Exercise details »
Take the data below and repeat it exactly.
----- Supplied material -----
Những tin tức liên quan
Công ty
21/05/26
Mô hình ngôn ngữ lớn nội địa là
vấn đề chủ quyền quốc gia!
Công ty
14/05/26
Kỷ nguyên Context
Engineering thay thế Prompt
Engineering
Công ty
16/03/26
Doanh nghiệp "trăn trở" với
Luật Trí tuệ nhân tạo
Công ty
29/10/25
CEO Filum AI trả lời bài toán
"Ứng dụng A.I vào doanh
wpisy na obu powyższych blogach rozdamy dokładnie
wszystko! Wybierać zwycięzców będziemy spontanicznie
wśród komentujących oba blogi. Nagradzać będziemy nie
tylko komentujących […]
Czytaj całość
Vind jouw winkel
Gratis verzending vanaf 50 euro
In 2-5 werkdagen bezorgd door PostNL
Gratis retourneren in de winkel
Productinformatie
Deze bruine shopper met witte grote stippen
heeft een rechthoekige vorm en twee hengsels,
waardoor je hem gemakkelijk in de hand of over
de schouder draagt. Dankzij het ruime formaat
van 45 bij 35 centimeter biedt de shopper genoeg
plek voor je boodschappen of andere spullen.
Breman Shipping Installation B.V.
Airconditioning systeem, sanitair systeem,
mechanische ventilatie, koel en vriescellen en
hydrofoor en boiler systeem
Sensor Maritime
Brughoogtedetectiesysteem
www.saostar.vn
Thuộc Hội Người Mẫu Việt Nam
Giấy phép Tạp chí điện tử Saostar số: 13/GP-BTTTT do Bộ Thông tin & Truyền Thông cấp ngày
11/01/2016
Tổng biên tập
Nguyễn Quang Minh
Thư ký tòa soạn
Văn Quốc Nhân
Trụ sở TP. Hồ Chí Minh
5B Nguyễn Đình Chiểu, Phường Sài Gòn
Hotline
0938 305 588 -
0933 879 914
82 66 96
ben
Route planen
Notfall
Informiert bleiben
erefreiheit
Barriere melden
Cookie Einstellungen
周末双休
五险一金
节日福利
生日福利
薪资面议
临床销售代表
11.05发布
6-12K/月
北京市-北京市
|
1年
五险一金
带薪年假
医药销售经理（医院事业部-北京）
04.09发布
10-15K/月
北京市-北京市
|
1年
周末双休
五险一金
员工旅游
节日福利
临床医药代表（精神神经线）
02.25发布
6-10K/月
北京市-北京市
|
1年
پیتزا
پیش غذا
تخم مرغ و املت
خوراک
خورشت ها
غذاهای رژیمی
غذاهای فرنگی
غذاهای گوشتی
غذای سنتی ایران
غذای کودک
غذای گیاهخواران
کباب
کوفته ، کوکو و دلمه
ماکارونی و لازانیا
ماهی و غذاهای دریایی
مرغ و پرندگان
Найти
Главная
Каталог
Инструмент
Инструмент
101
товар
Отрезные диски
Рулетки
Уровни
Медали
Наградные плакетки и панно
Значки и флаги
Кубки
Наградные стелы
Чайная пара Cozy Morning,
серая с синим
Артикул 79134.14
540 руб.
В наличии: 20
-----
Reply to the task »
Những tin tức liên quan
Công ty
21/05/26
Mô hình ngôn ngữ lớn nội địa là
vấn đề chủ quyền quốc gia!
Công ty
14/05/26
Kỷ nguyên Context
Engineering thay thế Prompt
Engineering
Công ty
16/03/26
Doanh nghiệp "trăn trở" với
Luật Trí tuệ nhân tạo
Công ty
29/10/25
CEO Filum AI trả lời bài toán
"Ứng dụng A.I vào doanh
wpisy na obu powyższych blogach rozdamy dokładnie
wszystko! Wybierać zwycięzców będziemy spontanicznie
wśród komentujących oba blogi. Nagradzać będziemy nie
tylko komentujących […]
Czytaj całość
Vind jouw winkel
Gratis verzending vanaf 50 euro
In 2-5 werkdagen bezorgd door PostNL
Gratis retourneren in de winkel
Productinformatie
Deze bruine shopper met witte grote stippen
heeft een rechthoekige vorm en twee hengsels,
waardoor je hem gemakkelijk in de hand of over
de schouder draagt. Dankzij het ruime formaat
van 45 bij 35 centimeter biedt de shopper genoeg
plek voor je boodschappen of andere spullen.
Breman Shipping Installation B.V.
Airconditioning systeem, sanitair systeem,
mechanische ventilatie, koel en vriescellen en
hydrofoor en boiler systeem
Sensor Maritime
Brughoogtedetectiesysteem
www.saostar.vn
Thuộc Hội Người Mẫu Việt Nam
Giấy phép Tạp chí điện tử Saostar số: 13/GP-BTTTT do Bộ Thông tin & Truyền Thông cấp ngày
11/01/2016
Tổng biên tập
Nguyễn Quang Minh
Thư ký tòa soạn
Văn Quốc Nhân
Trụ sở TP. Hồ Chí Minh
5B Nguyễn Đình Chiểu, Phường Sài Gòn
Hotline
0938 305 588 -
0933 879 914
82 66 96
ben
Route planen
Notfall
Informiert bleiben
erefreiheit
Barriere melden
Cookie Einstellungen
周末双休
五险一金
节日福利
生日福利
薪资面议
临床销售代表
11.05发布
6-12K/月
北京市-北京市
|
1年
五险一金
带薪年假
医药销售经理（医院事业部-北京）
04.09发布
10-15K/月
北京市-北京市
|
1年
周末双休
五险一金
员工旅游
节日福利
临床医药代表（精神神经线）
02.25发布
6-10K/月
北京市-北京市
|
1年
پیتزا
پیش غذا
تخم مرغ و املت
خوراک
خورشت ها
غذاهای رژیمی
غذاهای فرنگی
غذاهای گوشتی
غذای سنتی ایران
غذای کودک
غذای گیاهخواران
کباب
کوفته ، کوکو و دلمه
ماکارونی و لازانیا
ماهی و غذاهای دریایی
مرغ و پرندگان
Найти
Главная
Каталог
Инструмент
Инструмент
101
товар
Отрезные диски
Рулетки
Уровни
Медали
Наградные плакетки и панно
Значки и флаги
Кубки
Наградные стелы
Чайная пара Cozy Morning,
серая с синим
Артикул 79134.14
540 руб.
В наличии: 20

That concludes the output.